Riot platforms (REVOLT) has claimed to be positioned as one of the “cheapest miners” ahead of the halving. It has the third-lowest cost, at nearly $44,000 per coin, according to Cantor Fitzgerald.

“Riot also intends to leverage our ability to obtain Bitcoin at a significant discount to its current market price by retaining a larger portion of our monthly Bitcoin production in the near term,” the company said in a January statement. “This is enabled by our strong liquidity profile and will further solidify our position as one of the largest holders of Bitcoin.”

Singer Fitzgerald

Digital Marathon (MARA) is preparing for halving with a lot of money in hand.

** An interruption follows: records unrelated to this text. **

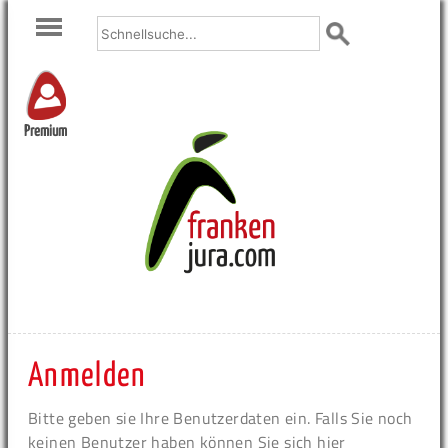
Premium
Anmelden
Bitte geben sie Ihre Benutzerdaten ein. Falls Sie noch
keinen Benutzer haben können Sie sich hier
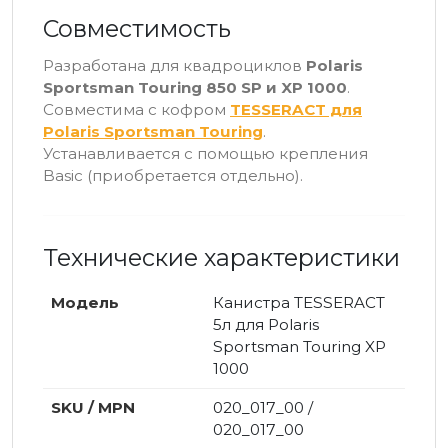
Совместимость
Разработана для квадроциклов
Polaris
Sportsman Touring 850 SP и XP 1000
.
Совместима с кофром
TESSERACT для
Polaris Sportsman Touring
.
Устанавливается с помощью крепления
Basic (приобретается отдельно).
Технические характеристики
Модель
Канистра TESSERACT
5л для Polaris
Sportsman Touring XP
1000
SKU / MPN
020_017_00 /
020_017_00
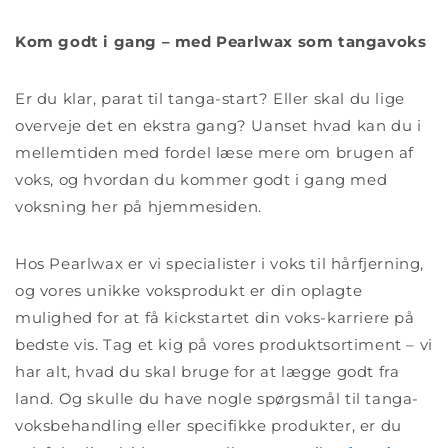
Kom godt i gang – med Pearlwax som tangavoks
Er du klar, parat til tanga-start? Eller skal du lige
overveje det en ekstra gang? Uanset hvad kan du i
mellemtiden med fordel læse mere om brugen af
voks, og hvordan du kommer godt i gang med
voksning her på hjemmesiden.
Hos Pearlwax er vi specialister i voks til hårfjerning,
og vores unikke voksprodukt er din oplagte
mulighed for at få kickstartet din voks-karriere på
bedste vis. Tag et kig på vores produktsortiment – vi
har alt, hvad du skal bruge for at lægge godt fra
land. Og skulle du have nogle spørgsmål til tanga-
voksbehandling eller specifikke produkter, er du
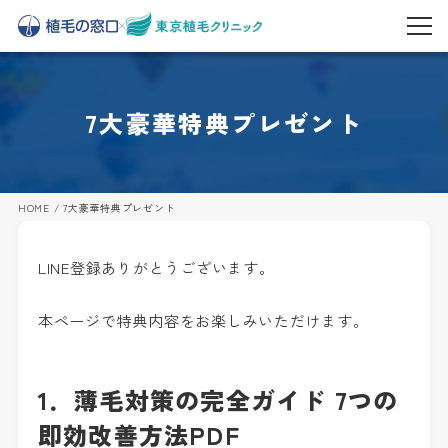
7大豪華特典プレゼント
HOME
/
7大豪華特典プレゼント
LINE登録ありがとうございます。
本ページで特典内容をお楽しみいただけます。
1．薄毛対策の完全ガイド 7つの
即効改善方法PDF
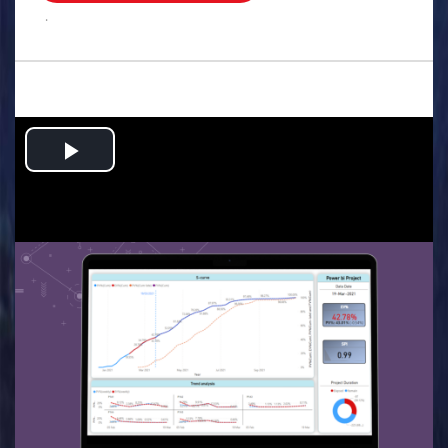
.
Play
Video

“We have to be resilient,” Chief Executive Officer Fred Thiel said in a video last month. “If the price of Bitcoin, say, drops to $30,000 at the halving, not many miners will be able to operate profitably, and how many miners have enough cash on their balance sheets to survive six to 12 months, maybe 24 months before it becomes profitable to mine again when Bitcoin starts to rise again?”

Marathon’s cost per coin is $50,559, making it slightly profitable at today’s price.

Bitcoin miner CleanSpark, which Cantor Fitzgerald says is profitable at nearly $37,000 per coin, expects about 30% of its current hashing machines to go offline, according to executive chairman Matthew Schultz. That’s a growth opportunity.

“We are aggressively seeking opportunities to Mergers and Acquisitions“to purchase facilities and infrastructure, Schultz said.

Correction: February 20, 2024: This article has been updated to provide more clarity on the number of approved Bitcoin ETFs.